The closure of the port of iptables for new connections:
sudo iptables-t filter-A INPUT-p tcp-s 192.168.1.0/24 --dport 445-m state --state NEW-j DROP
In this example, in the table filter chain INPUT Protocol tcp, from a computer from a subnet 192.168.1.0/24, destination port 445 (as chain member, the destination port is on this computer) for packets opening a new connection, to apply the action DROP (drop the packet).
A filter for an already established connection:
sudo iptables-t filter-A INPUT-p tcp-s 192.168.2.0/24 --dport 445-m state --state ESTABLISHED -j DROP
In this case, in the table filter chain INPUT Protocol tcp, from the computer in the network 192.168.2.0/24, destination port 445 (as chain member, the destination port is on this computer) for packets coming in through an open connection, to apply the action DROP (drop the packet).
How to open a port
If you shut down the port using the above rules, it is enough to delete that rule.
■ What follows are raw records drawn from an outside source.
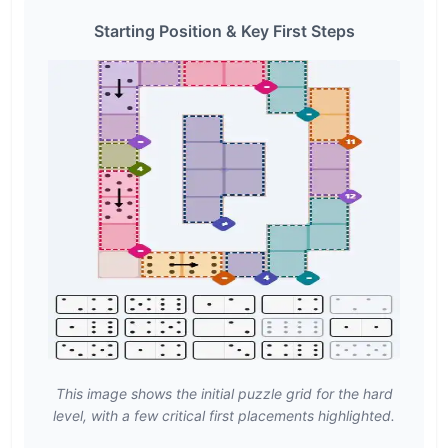
Starting Position & Key First Steps
This image shows the initial puzzle grid for the hard
level, with a few critical first placements highlighted.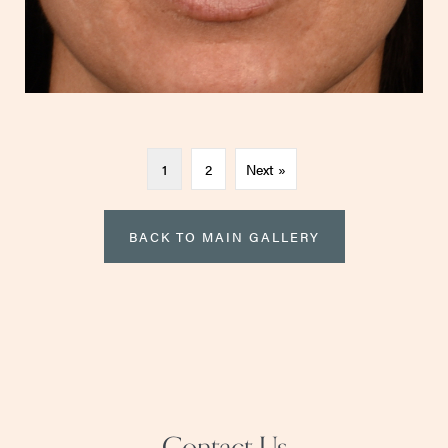
1
2
Next »
BACK TO MAIN GALLERY
Contact Us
If you have a default policy of DROP, then to open the port instead of the action DROP need to use the ACCEPT.
sudo iptables-t filter-A INPUT-p tcp-s 192.168.3.0/24 --dport 445-m state --state ESTABLISHED -j ACCEPT
This command in the filter table in the INPUT chain will write a rule for tcp, from the computer in the network 192.168.3.0/24, destination port 445 (as chain member, the destination port is on this computer) for packets coming in through an open connection to apply the effect of accept (Accept the packet).
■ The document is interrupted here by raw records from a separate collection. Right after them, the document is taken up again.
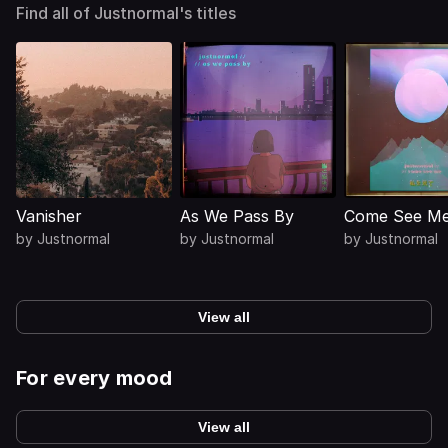
Find all of Justnormal's titles
Vanisher
As We Pass By
Come See M
by
Justnormal
by
Justnormal
by
Justnormal
View all
For every mood
View all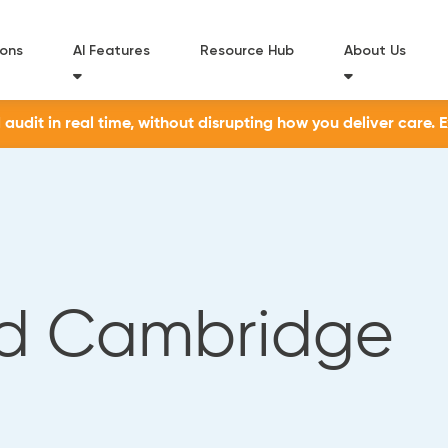
ions
AI Features
Resource Hub
About Us
udit in real time, without disrupting how you deliver care. 
d Cambridge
For rules permitting the admission package, apply all of the above to close the port (single port, port range, incoming and outgoing connections to established connections and new connections)
Check if the port is open
When we set up all the rules, opening and closing ports, we need to verify the correctness of applied settings. You can use the telnet application. Telnet – an application that allows you to establish bidirectional connection between the two computers using the telnet Protocol. In our task, the attempt to establish the connection between the two machines in the network is used as a test of the rules of Netfilter. Execute the command in the following form:
$ telnet ip address port
telnet 192.168.1.5 443
The team will be checked port 443 at the machine with ip address 192.168.1.5. If on port 443 on the remote machine allowed incoming connection and the rules on the local machine to allow outgoing connection on port 443, we get the message:
Connection closed by foreign host.
Or may unexpectedly receive an invitation to access this machine, if this port is waiting for a connection the server part of telnet.
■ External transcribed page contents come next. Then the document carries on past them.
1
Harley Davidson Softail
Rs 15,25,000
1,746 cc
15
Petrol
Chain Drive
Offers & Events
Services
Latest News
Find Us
If the rules forbid an incoming connection on a remote machine, or the outgoing connection on our local machine on port 443, we get the message:
telnet: Unable to connect to remote host: Connection timed out
Note: to obtain results it is necessary to wait quite a long time to telnet the result of connection attempts on the specified port.
So today we reviewed how to close port iptables on the local machine. Now we know how close (or open) a specific port, port range, what is the difference between incoming and outgoing connections, how to work with new and already established connections.